20

589 43 8
                                    

HAPPY READING!

❣️❣️❣️

16 hari yang lalu - Belleville of Chitran Residence.

"Mas Rara!" Rahadyan menoleh dan ia dapat melihat sosok perempuan feminim yang tengah tersenyum kepadanya.

Itu dua minggu yang lalu, disaat ibunya datang dan menyuruh agar dia mau melanjutkan hubungan kencannya dengan Erika, sepupu Ferdi. Rahadyan hanya dapat tersenyum tipis menanggapi sapaan itu.

"Udah lama nunggu?
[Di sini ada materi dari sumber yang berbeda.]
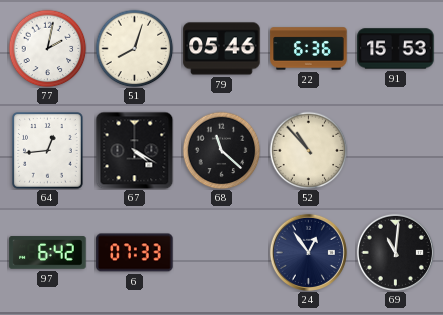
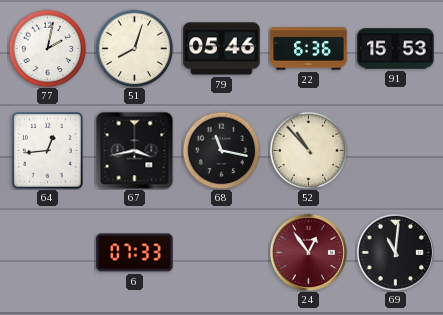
67: 4:20 -> 3:43
68: 11:22 -> 11:17
97: 6:42 -> none
24 dial: navy -> burgundy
Maaf yah, persiapan ku memang agak terlambat," Ia berujar tak enak hati, namun Rahadyan tak mempermasalahkan itu, segera dia membuka pintu mobilnya di ikuti oleh Erika yang duduk tepat di sampingnya.
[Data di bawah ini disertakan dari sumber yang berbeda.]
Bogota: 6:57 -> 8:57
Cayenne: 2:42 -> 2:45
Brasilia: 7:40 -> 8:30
Mereka akan pergi berkencan, entah kemana, Rahadyan tidak terlalu memedulikan hal itu.

"Mas udah sarapan?"

"Iya."

"Aku belum, gimana kalo kita singgah di cafe? Setelah belokan nanti bakal ada cafe, Makanannya enak-enak loh, apa lagi kukisnya, mas harus coba!" Erika berujar antusias.

"Saya gak makan manis."

"Oh?! Kalo gitu gimana kalau kita makan di restoran depan aja? Ada sup jagung, gak manis kok, rasanya gurih, mas mungkin bakalan suka," Erika tersenyum begitu manis, sementara Rahadyan hanya mengangguk enggan. Ini benar-benar menyebalkan, bahkan sampai waktu makan malam berakhir, dia baru dapat menghembuskan nafas lega sebab itu merupakan agenda terakhir mereka.

Di perjalanan pulang, Rahadyan sebenarnya hendak mengunjungi rumah sakit, tapi dia belum mengumpulkan keberanian untuk berbicara kembali pada Tressa yang mungkin sudah benar-benar muak padanya. Apalagi dia sadar bahwa mungkin mamanya mengirim seseorang untuk mengawasi pun menjaga dirinya. Rahadyan menghela nafas panjang, dia lelah, dan besok akan ada agenda ke Inggris sebab adik sepupunya ; Rakyan, memiliki beberapa permasalahan dengan pihak sana terkait pembangunan mereka di Singapura.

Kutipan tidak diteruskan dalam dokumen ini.